The only thing I've been listening to for many years is Gavin Bryars’ Jesus' Blood (never failed me yet). It’s based on a sample he recorded of a homeless person. It’s a 50-minute-long piece consisting of a religious stanza sung on loop with orchestral instrumentation recorded over it. I was listening to it about six months ago and bawled during half of it (laughs). I also like very “cheesy” music – lately I've been streaming the same old nu metal, like Korn or Deftones. I also like Dutch “hardstyle” – super-melodic and euphoric hardcore pop at 180 beats per minute. Like, for example, Scooter's new single FCK 2020. I like older club music tracks, party tracks that haven’t been overplayed and heard for a long time – they’ve taken on a new emotional weight. Early pieces by David Guetta and other cringey DJs. At the same time, I’m mostly listening to good music from the 70s to 90s – what they play on NTS, the radio station that I listen to from morning to night. Sometimes there’s stuff I don't like, but by and large I have no objections to what they play. Be it stoner rock, minimal synth, grime, or Balearic house. I listen to EVERYTHING.

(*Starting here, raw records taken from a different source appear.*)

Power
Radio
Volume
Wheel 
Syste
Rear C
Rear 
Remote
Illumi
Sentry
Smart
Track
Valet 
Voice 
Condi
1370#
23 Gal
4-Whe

I’ve been told that when the antique shop "Lira" was still open on Baznīcas iela, you were a frequent customer – leafing through their vinyl records, and especially interested in music from other cultures.

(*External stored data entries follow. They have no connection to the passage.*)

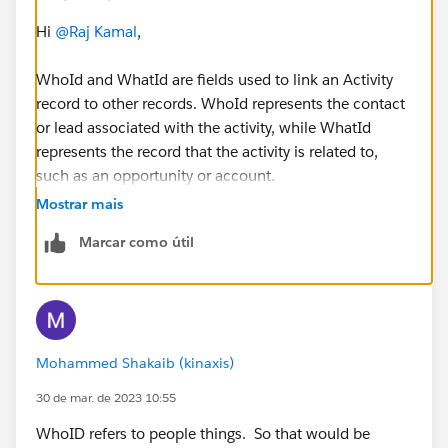
Hi
@Raj Kamal
,
WhoId and WhatId are fields used to link an Activity
record to other records. WhoId represents the contact
or lead associated with the activity, while WhatId
represents the record that the activity is related to,
such as an opportunity or account.
Mostrar mais
Marcar como útil
Mohammed Shakaib (kinaxis)
30 de mar. de 2023 10:55
WhoID refers to people things. So that would be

Yes, I have a collection of cassettes and records, and it's mostly folk music – usually from Africa, but also folk music from Europe and all sorts of marginal recordings, including records bought at various Skaņumežs festivals. Then I have my old cassettes, as well as cassettes that others have simply given me or brought back from their travels. For instance, homemade recordings from Kamchatka or some local ballads from Venezuela. I like weird and rare recordings.

Music is much like art to you, isn't it? – A conceptual interest, but one that isn’t abstracted from life.

Definitely not abstracted. The very method by which a record or a work of art finds a place in my collection unifies them. The same goes for self-reflection. Sometimes I make music, then I forget about it for 10 to 15 years, and then when I finally listen to it again, I think it sounds quite interesting – that it could be continued or used in some way. For instance, the cassette recordings I made as a teenager – which was breakbeat in the style of Prodigy – I’ve sampled and put into modern rave tracks.

Can I listen to them?

They haven’t been released anywhere. All my music that is not improvisation nor recorded in the process but has been saved on the computer and sequenced, has not been released anywhere, basically.

Can’t you put it on Bandcamp or SoundCloud?

I want to finish it. On Bandcamp there’s the project Figūras, which I recorded live and then maybe compressed and equalized a bit without changing much. I dump everything that I make in there. But the music that I’ve produced and refined has not been published. Nothing is complete; it all still has to be finished. Right now I finally want to create and publish something new. Labais Dāma and I have a small cassette label called No Sex, Just Talk.